1 Mercure, 2 Venus, 3 Terre, 4 Mars, 5 Jupiter, 6 Saturne, 7 Neptune, 8 Uranus, 9 Pluton. Total avec le Soleil = 10 plus la Lune = 11.

           Il nous manque une planète, c’est à dire une orbite (sanctuaire) dans le Ciel pour que soit réalisé sur Terre ce que Marduk a réalisé au Ciel.  Cette douzième orbite est celle qui est décrit comme englobant toutes les autres, celle de Marduk. 

           Selon les Sumériens il devrait y avoir 12 orbites planétaires dans notre système solaire, incluant le Soleil qui tourne autour de son centre situé dans sa périphérie.  Cette image de la cosmologie sumérienne inclut également le système de planète double que l’on retrouve dans la mythologie grecque et qui est mentionné dans l’Enuma Elish comme une garde double au confin du système solaire. 

         Nous avons bouclé le cercle, c’est vraiment le cas de le dire. 

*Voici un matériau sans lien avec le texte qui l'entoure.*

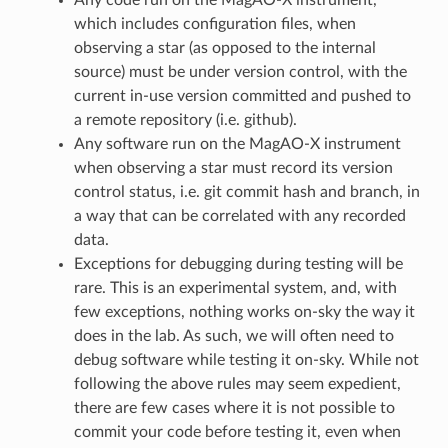
which includes configuration files, when
observing a star (as opposed to the internal
source) must be under version control, with the
current in-use version committed and pushed to
a remote repository (i.e. github).
Any software run on the MagAO-X instrument
when observing a star must record its version
control status, i.e. git commit hash and branch, in
a way that can be correlated with any recorded
data.
Exceptions for debugging during testing will be
rare. This is an experimental system, and, with
few exceptions, nothing works on-sky the way it
does in the lab. As such, we will often need to
debug software while testing it on-sky. While not
following the above rules may seem expedient,
there are few cases where it is not possible to
commit your code before testing it, even when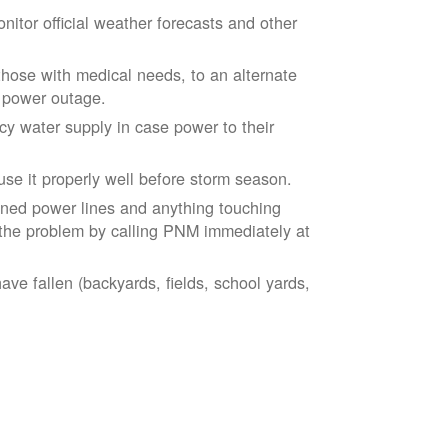
tor official weather forecasts and other
those with medical needs, to an alternate
d power outage.
 water supply in case power to their
se it properly well before storm season.
ned power lines and anything touching
the problem by calling PNM immediately at
ve fallen (backyards, fields, school yards,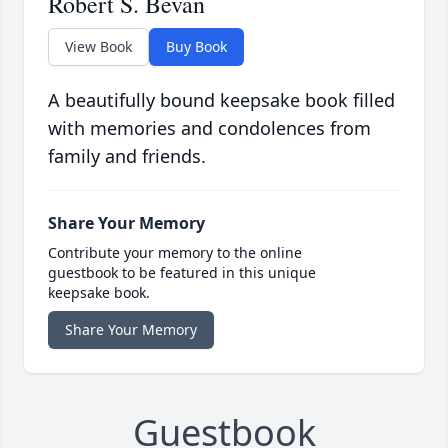
Robert S. Bevan
View Book
Buy Book
A beautifully bound keepsake book filled
with memories and condolences from
family and friends.
Share Your Memory
Contribute your memory to the online
guestbook to be featured in this unique
keepsake book.
Share Your Memory
Guestbook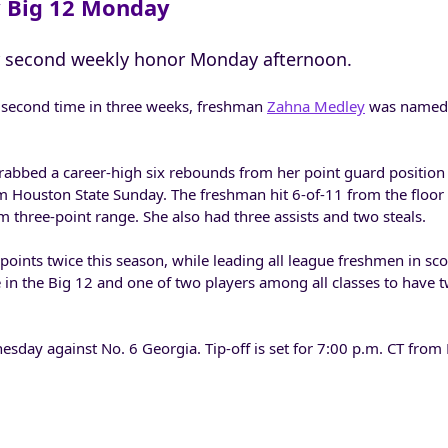
 Big 12 Monday
 second weekly honor Monday afternoon.
 second time in three weeks, freshman
Zahna Medley
was named 
abbed a career-high six rebounds from her point guard position 
m Houston State Sunday. The freshman hit 6-of-11 from the floor 
m three-point range. She also had three assists and two steals.
oints twice this season, while leading all league freshmen in sco
ie in the Big 12 and one of two players among all classes to have
esday against No. 6 Georgia. Tip-off is set for 7:00 p.m. CT fro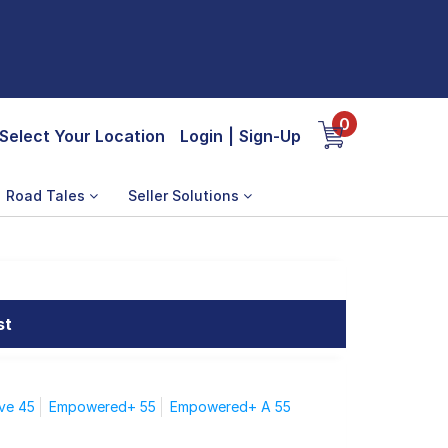
0
Select Your Location
Login
|
Sign-Up
Road Tales
Seller Solutions
st
ve 45
Empowered+ 55
Empowered+ A 55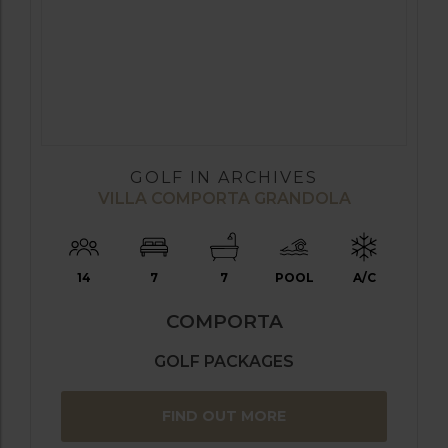
GOLF IN ARCHIVES
VILLA COMPORTA GRANDOLA
14
7
7
POOL
A/C
COMPORTA
GOLF PACKAGES
FIND OUT MORE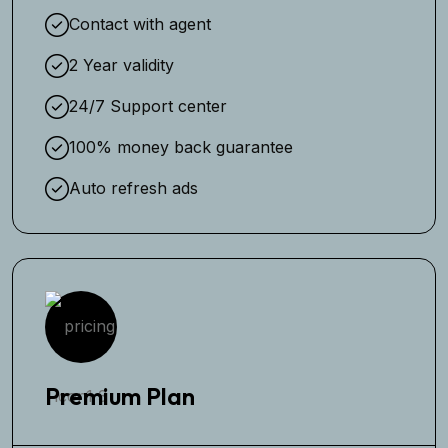
Contact with agent
2 Year validity
24/7 Support center
100% money back guarantee
Auto refresh ads
Premium Plan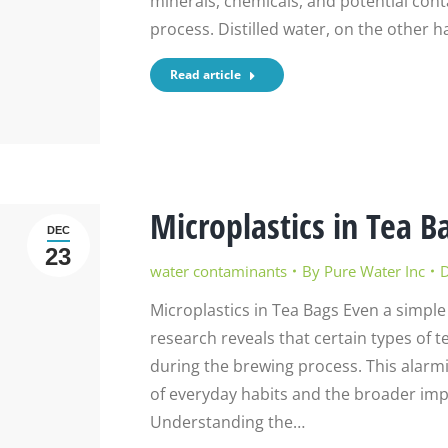
minerals, chemicals, and potential co
process. Distilled water, on the other h
Read article
Microplastics in Tea B
DEC
23
water contaminants
By
Pure Water Inc
D
Microplastics in Tea Bags Even a simple
research reveals that certain types of te
during the brewing process. This alarm
of everyday habits and the broader imp
Understanding the…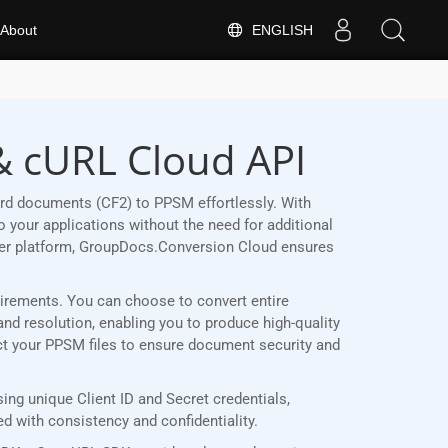
ENGLISH
About
& cURL Cloud API
rd documents (CF2) to PPSM effortlessly. With
 your applications without the need for additional
her platform, GroupDocs.Conversion Cloud ensures
quirements. You can choose to convert entire
and resolution, enabling you to produce high-quality
ect your PPSM files to ensure document security and
ng unique Client ID and Secret credentials,
 with consistency and confidentiality.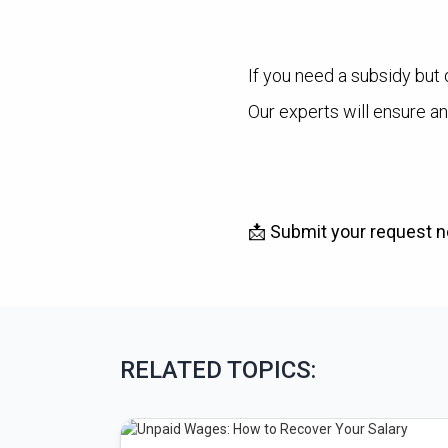
If you need a subsidy but 
Our experts will ensure an
📩
Submit your request no
RELATED TOPICS: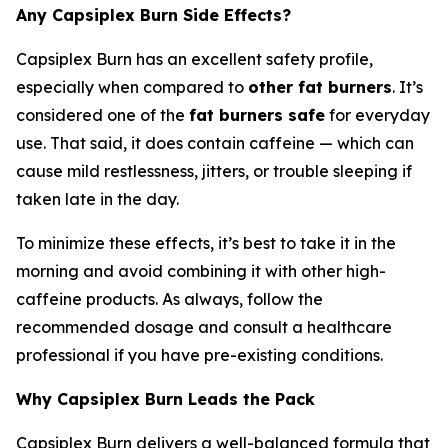
Any Capsiplex Burn Side Effects?
Capsiplex Burn has an excellent safety profile,
especially when compared to
other fat burners
. It’s
considered one of the
fat burners safe
for everyday
use. That said, it does contain caffeine — which can
cause mild restlessness, jitters, or trouble sleeping if
taken late in the day.
To minimize these effects, it’s best to take it in the
morning and avoid combining it with other high-
caffeine products. As always, follow the
recommended dosage and consult a healthcare
professional if you have pre-existing conditions.
Why Capsiplex Burn Leads the Pack
Capsiplex Burn delivers a well-balanced formula that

         Le sanctuaire de Marduk devient l’Ésagil en entier et l’Ésagil représente l’ensemble des constructions «sanctuaires» de tous les autres grands-dieux.

        On a également apprit que Pluton est loin d’être une planète morte; ce qui ne laisse que la Lune dans cet état pour l’instant.

         Il nous est définitivement devenu impossible d’affirmer que les Sumériens n’avaient pas accès à des informations supérieurement avancées et inexplicables à leur époque.  De quelle source pouvaient bien découler ces informations incroyables mais factuelles ?

        Question qui me ramène toujours aux cataclysmes géologiques que nous avons déjà étudiés dans l’Énigme égyptienne.  En voici le résumé :

        Après la période glacière qui a duré des millénaires mais qui laisse quand même certains endroits sur Terre doté d’un climat doux et habitable vers l’Équateur, se produit la fonte des glaciers vers 9 500 av.J.C.

        Le niveau des océans, sur une période de quelques centaines d’années,  grimpe alors de 120 mètres, inondant tous les plateaux continentaux de la planète, sauf un seul : le plateau continental de la mer Noire, et peut-être également, celui de la mer Caspienne.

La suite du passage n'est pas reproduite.